…I don’t know how to not write. I go into a kind of fugue state when I finish the first draft of a manuscript. Intellectually, I know I’m done for now. I’ve reached the end of the story, and I know to tuck it in the drawer and come back with enough perspective so I can wave my little magic wand and rewrite the kinks out of it.
But in my heart I want to keep playing with it. I want to write the backstory to the big first kiss that started it all. I want to do more character work; I want to know MORE. I want to go back into that document and clean up those messy lines I left. Around ten thirty, eleven at night, I get this pang. Because that’s when Charlie, my protagonist, wants to sit down with a few fingers of scotch, play his Frank Sinatra albums, and tell me stories. I miss him. I know that I’ll be with this universe of characters for six, seven, eight drafts. It’s not like I have to say goodbye right now. And maybe when I do that rewriting I’ll need to write new material and I’ll need to call on him again. (I do love when that happens!) But for now, I need the separation. I need the break. My writing mind is tired and needs to do other things.

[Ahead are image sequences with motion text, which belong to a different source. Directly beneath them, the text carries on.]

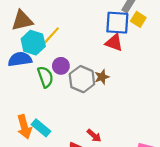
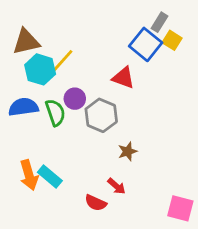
blue square: (117, 23) -> (146, 44), turned 35
red triangle: (114, 43) -> (123, 78), moved
blue semicircle: (20, 59) -> (23, 107), moved
brown star: (102, 77) -> (128, 151), moved

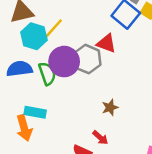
purple circle: (75, 99) -> (64, 62), size x1.6
gray hexagon: (101, 115) -> (87, 59), moved
cyan rectangle: (50, 176) -> (35, 112), moved, turned -30

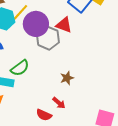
purple circle: (64, 62) -> (36, 24), moved
green semicircle: (47, 74) -> (20, 68), moved, turned 72

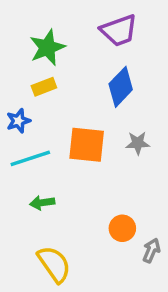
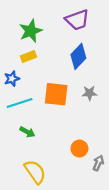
green arrow: (42, 203) -> (27, 132), turned -144

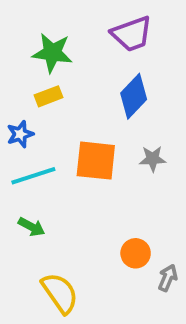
green star: (31, 31) -> (52, 53), turned 30
green arrow: (27, 132) -> (32, 227), moved

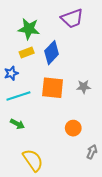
blue diamond: (134, 96) -> (52, 53), moved
orange circle: (136, 253) -> (73, 128), moved

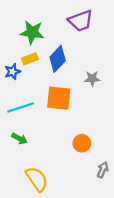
blue star: (11, 73) -> (13, 72), moved
gray star: (84, 87) -> (92, 79), moved

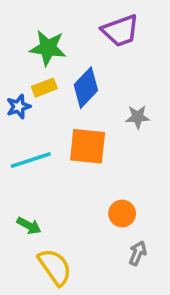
green arrow: (19, 139) -> (29, 226), moved
gray arrow: (103, 170) -> (138, 253), moved

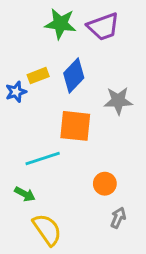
green star: (48, 48) -> (60, 24), moved
gray star: (138, 117) -> (118, 101), size x1.4
cyan line: (31, 160) -> (43, 158), moved

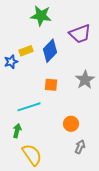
purple trapezoid: (103, 27) -> (80, 34), moved
gray star: (118, 101) -> (85, 80), moved, turned -30
orange square: (75, 126) -> (51, 85), size x0.6
green arrow: (25, 194) -> (17, 131), turned -104

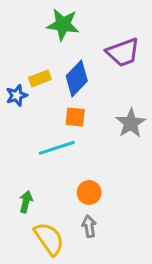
orange square: (51, 85) -> (75, 117), moved
cyan line: (29, 107) -> (57, 148), moved
orange circle: (71, 124) -> (89, 192), moved
gray arrow: (80, 147) -> (89, 226), moved, turned -32

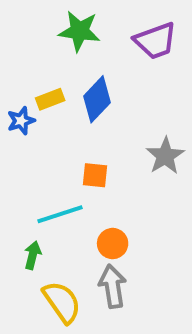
purple trapezoid: (123, 52) -> (155, 41), moved
orange square: (75, 117) -> (95, 175), moved
cyan line: (57, 148) -> (60, 214), moved
gray arrow: (89, 226) -> (113, 286), size x1.5

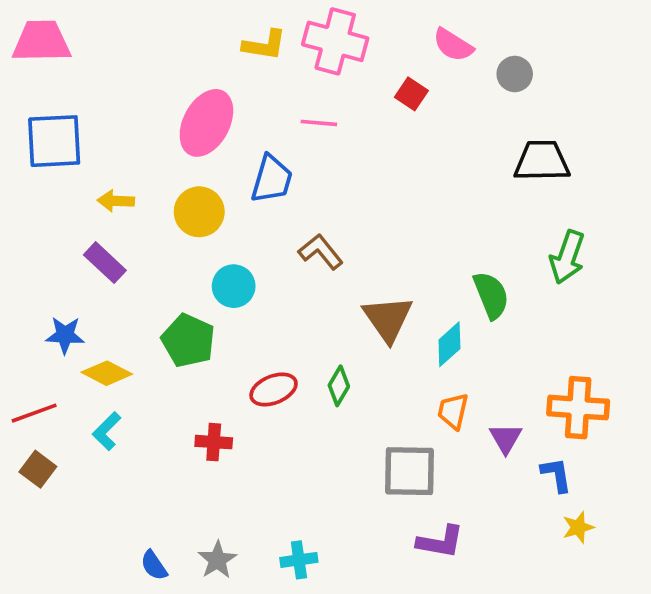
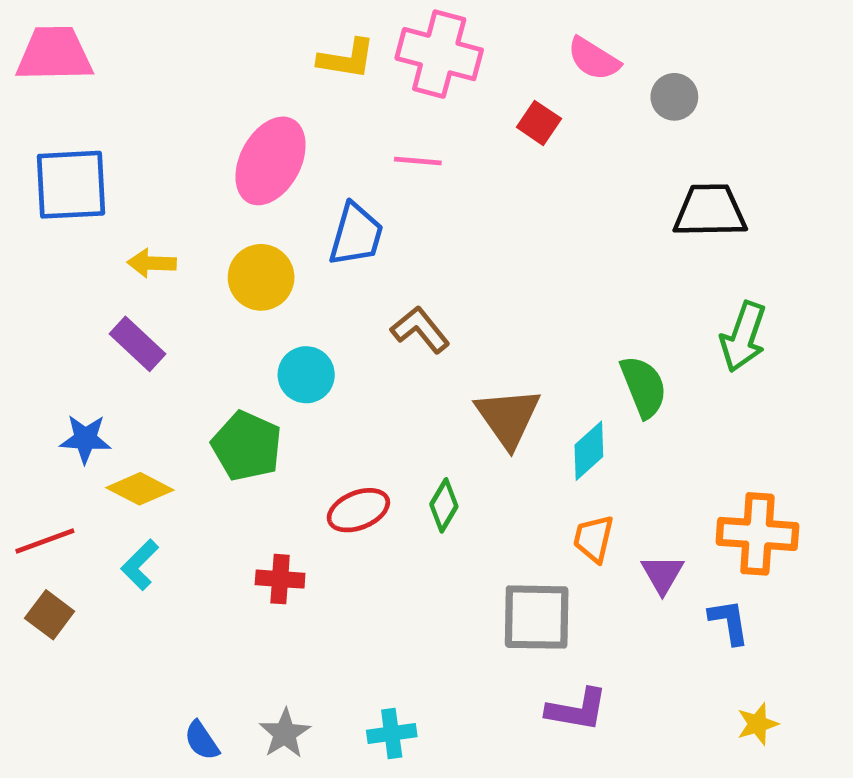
yellow star: (578, 527) -> (757, 724), moved

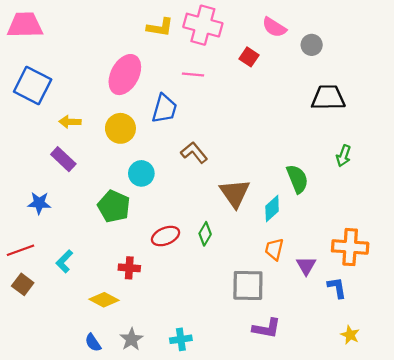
blue square: (71, 185) -> (33, 86), turned 30
green arrow: (743, 337) -> (343, 156), size x0.7
yellow diamond: (140, 489) -> (104, 300), moved
yellow star: (757, 724) -> (350, 335), turned -30

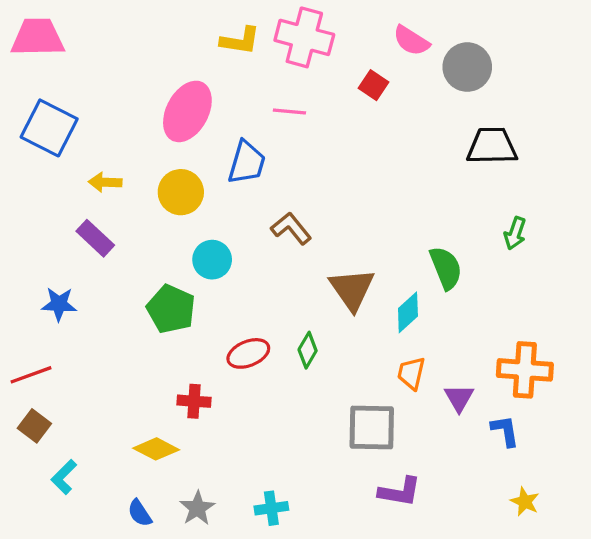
gray circle: (312, 45) -> (467, 67), size x1.5
cyan L-shape: (64, 261) -> (64, 477), moved

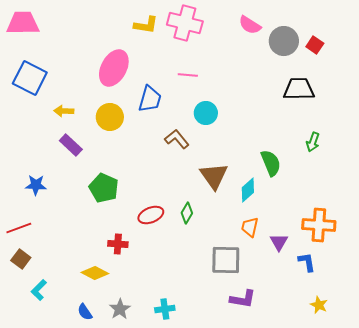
red square: (373, 85) -> (315, 45), moved
pink line: (289, 111) -> (188, 75), moved
purple rectangle: (95, 238) -> (71, 145), moved
cyan circle: (212, 260) -> (206, 113), moved

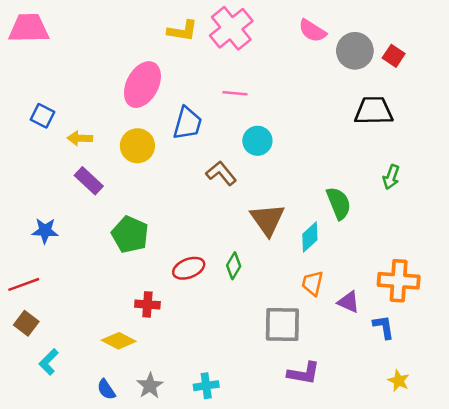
pink cross: (185, 23) -> (231, 28), turned 36
blue square: (30, 78) -> (42, 116), moved, size x0.6
purple triangle: (279, 242) -> (349, 302), turned -36

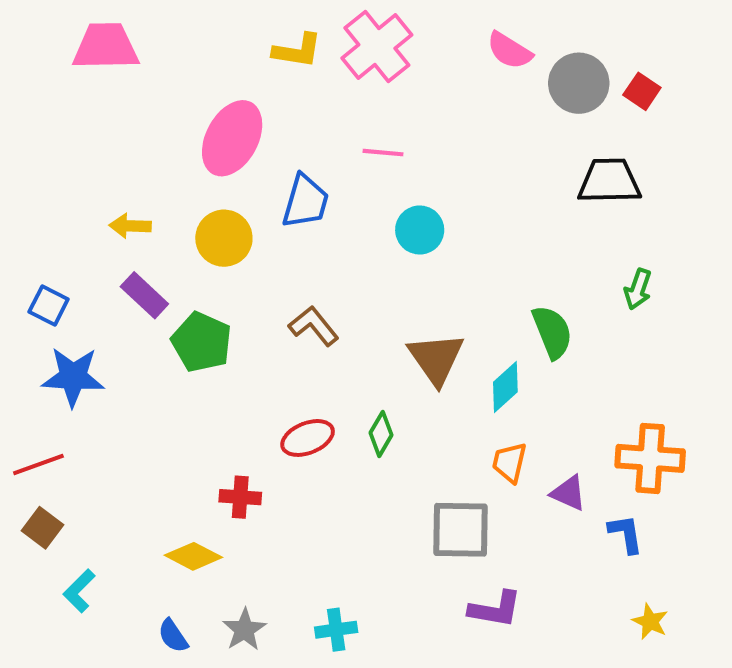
pink trapezoid: (29, 28) -> (106, 46), moved
blue square: (42, 116) -> (49, 305), moved
brown L-shape: (221, 173) -> (314, 326), moved
blue star: (45, 231) -> (73, 377), size x1.4
green pentagon: (130, 234) -> (202, 342), moved

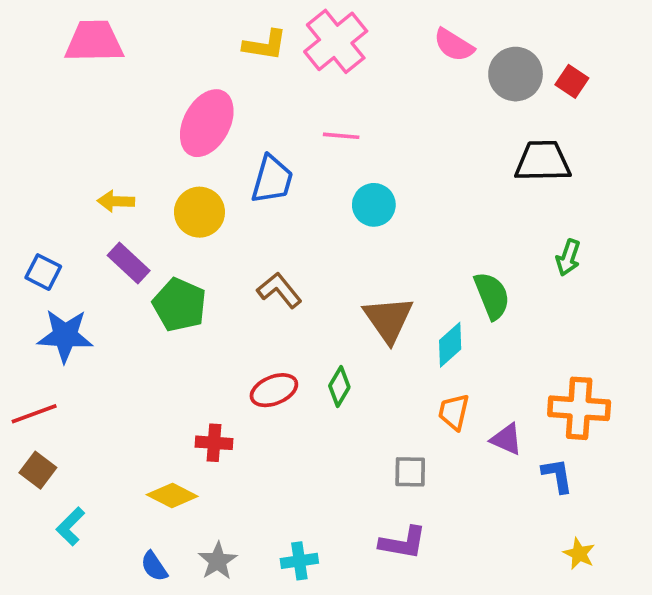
gray square: (460, 530) -> (410, 472), size x0.6
purple L-shape: (495, 609) -> (403, 543), moved

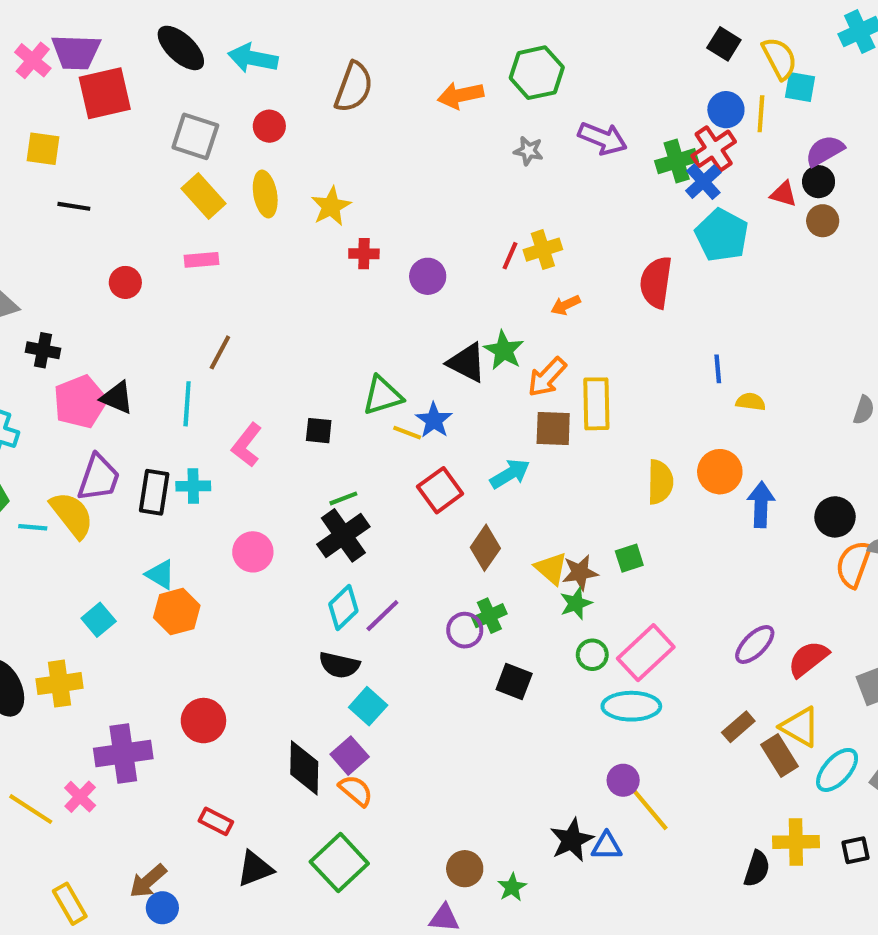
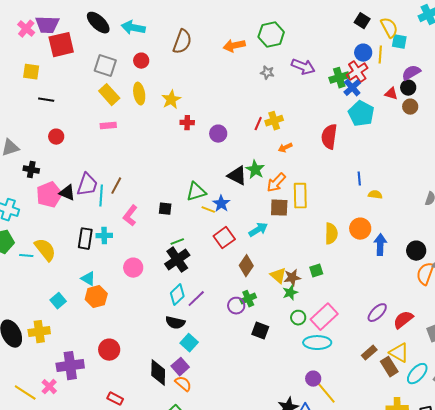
red circle: (125, 282) -> (56, 137), moved
brown line: (220, 352) -> (116, 186), moved
purple trapezoid: (99, 478) -> (87, 185), moved

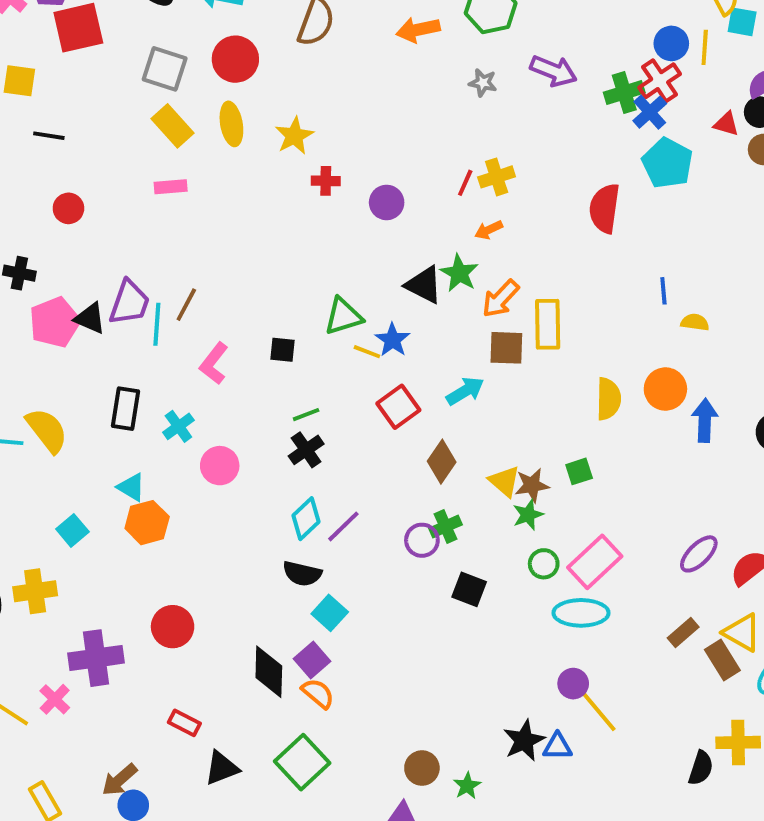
red circle: (141, 61) -> (235, 59), size x1.5
orange arrow: (285, 148) -> (489, 230), moved
cyan cross: (104, 236) -> (178, 426), moved, turned -35
black cross: (177, 260) -> (306, 450), size x0.7

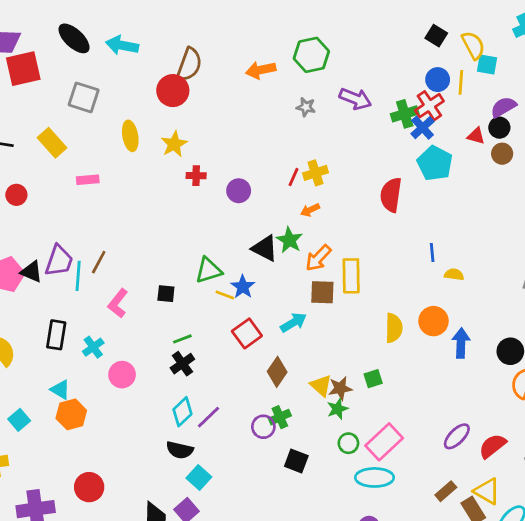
red circle: (235, 59) -> (173, 91), moved
yellow rectangle: (173, 126) -> (52, 143), moved

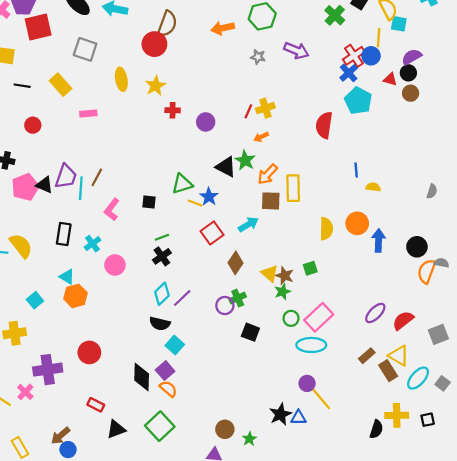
blue circle: (438, 80) -> (371, 56), moved
green cross: (405, 114) -> (335, 15), moved, turned -30
brown star: (340, 388) -> (285, 276), turned 30

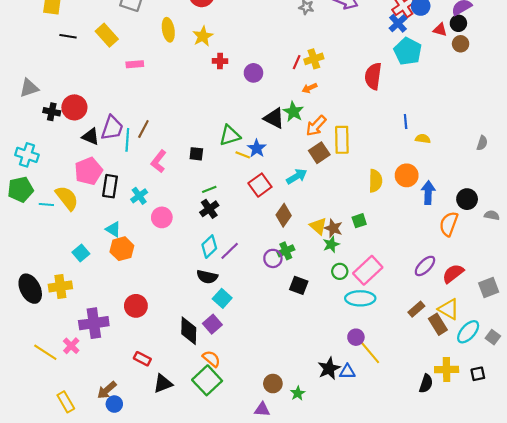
red circle: (33, 125) -> (74, 107), moved, size x1.5
pink pentagon: (25, 187) -> (88, 171), moved
brown square: (271, 201) -> (319, 153), turned -36
orange semicircle: (427, 271) -> (449, 224), moved
orange semicircle: (168, 389) -> (211, 359), moved

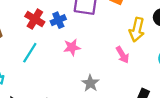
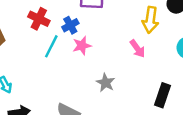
blue cross: (58, 20) -> (70, 25), moved
cyan line: (30, 53) -> (51, 46), moved

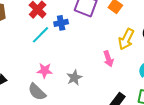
pink star: (82, 46) -> (45, 71), moved

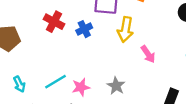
cyan line: (40, 35) -> (56, 82), moved, turned 30
yellow arrow: (126, 39) -> (125, 29), moved

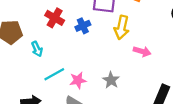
pink arrow: (148, 54) -> (142, 51), turned -42
cyan arrow: (19, 84) -> (37, 49), moved

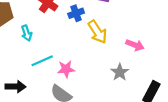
yellow arrow: (122, 27) -> (97, 32), moved, turned -50
gray star: (111, 80) -> (120, 72), moved

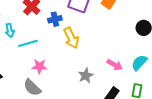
pink arrow: (135, 45) -> (115, 65), moved
cyan line: (42, 61) -> (28, 43), moved

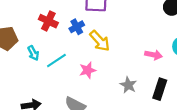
pink star: (40, 66) -> (88, 70), moved
gray star: (86, 76) -> (128, 85), moved

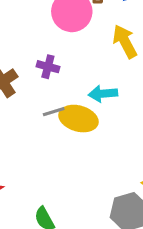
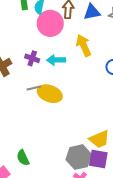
cyan arrow: (103, 94) -> (56, 60), moved

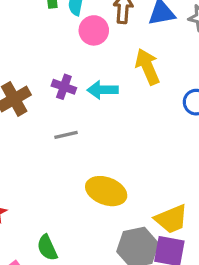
pink circle: (50, 23) -> (94, 30), size x0.7
yellow ellipse: (50, 94) -> (106, 191), moved

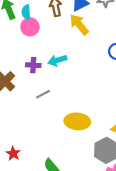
pink circle: (94, 30) -> (30, 27), moved
yellow arrow: (147, 67) -> (79, 24), moved

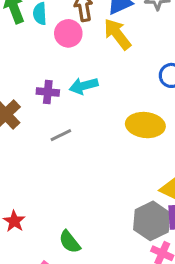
pink circle: (30, 27) -> (68, 33), moved
yellow ellipse: (77, 121) -> (145, 125), moved

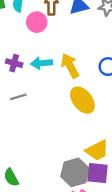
yellow arrow: (117, 34) -> (70, 66), moved
yellow ellipse: (145, 125) -> (82, 100), turned 36

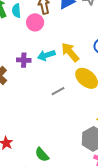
gray line: (18, 97) -> (58, 91), moved

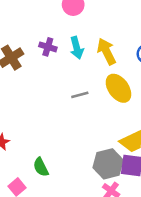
cyan arrow: (46, 55) -> (77, 48), turned -102

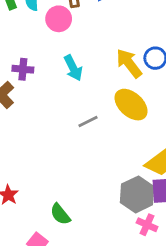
purple cross: (48, 47) -> (23, 69), moved
yellow arrow: (107, 51) -> (129, 63), moved

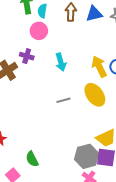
pink circle: (59, 19) -> (39, 31), moved

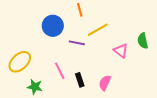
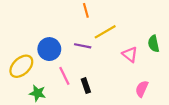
blue circle: (53, 26) -> (49, 49), moved
pink semicircle: (105, 83) -> (142, 89), moved

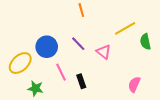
yellow line: (105, 32) -> (125, 28), moved
purple line: (83, 46) -> (78, 44), turned 35
pink triangle: (130, 54) -> (104, 52), moved

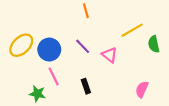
yellow ellipse: (20, 63) -> (21, 45), moved
pink line: (61, 72) -> (54, 76), moved

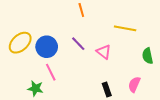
yellow line: (132, 30) -> (125, 28), turned 40
green semicircle: (154, 44) -> (148, 56), moved
black rectangle: (86, 86) -> (107, 90), moved

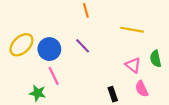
pink triangle: (104, 52) -> (133, 65), moved
pink semicircle: (134, 84) -> (142, 89), turned -49

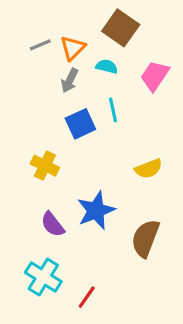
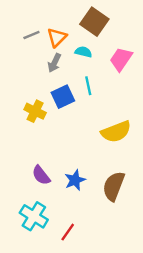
yellow cross: (45, 166) -> (35, 111), moved
yellow semicircle: (149, 169) -> (116, 132), size x1.4
blue star: (96, 210) -> (75, 180), moved, size x0.7

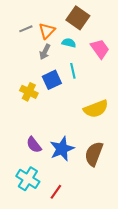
pink trapezoid: (121, 59) -> (100, 49), turned 110
blue star: (75, 180) -> (62, 149), size x1.4

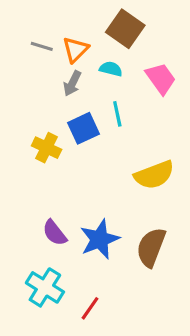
gray line: (26, 29) -> (42, 46), turned 40

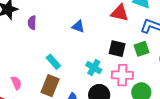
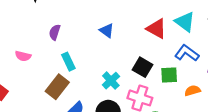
purple semicircle: (32, 23) -> (55, 32), moved
pink semicircle: (16, 83) -> (23, 56), moved, turned 112

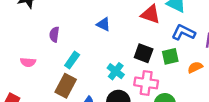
cyan rectangle: (68, 62) -> (72, 60), turned 70

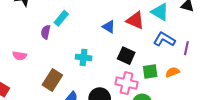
blue triangle: (104, 24) -> (109, 27), moved
green square: (170, 56) -> (150, 72), moved
cyan rectangle: (72, 60) -> (61, 18), moved
cyan cross: (116, 71) -> (84, 57), moved, turned -35

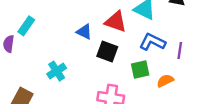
black square: (126, 56) -> (107, 51), moved
cyan cross: (84, 57) -> (57, 71), turned -35
green square: (150, 72) -> (140, 70), moved

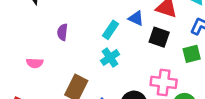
cyan rectangle: (26, 26) -> (110, 30), moved

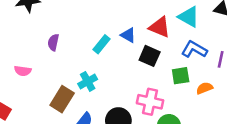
cyan cross: (110, 58) -> (88, 81), moved

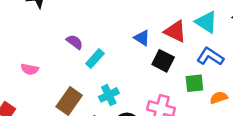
purple semicircle: (53, 42) -> (75, 42), moved, turned 112
cyan rectangle: (102, 44) -> (95, 59), moved
cyan cross: (88, 81) -> (109, 95), moved

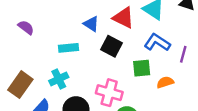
cyan rectangle: (95, 59) -> (68, 48), moved, turned 42

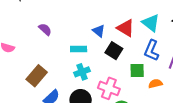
blue L-shape: (157, 42) -> (152, 50), turned -105
cyan cross: (59, 79) -> (82, 72), moved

Okay, I cried. It feels that real to me.
Maybe the novel isn’t the only thing that needs perspective. Maybe I do, too. I love my work, editing and writing, and the three months I spent working on the first draft of this story have been intensely rewarding and a continual surprise. I learned that I can (sort of) work from an outline. That I can (sort of) write a sequel. And that (maybe) I can write from the POV of several people I will never be. Although sitting in front of the keyboard day and night not only makes this Jill a dull girl but also means forking out extra for chiropractic adjustments.
So I’ll take my break. At least from this story. And then I’ll come back to my people, pour a virtual scotch, and see where they take me next.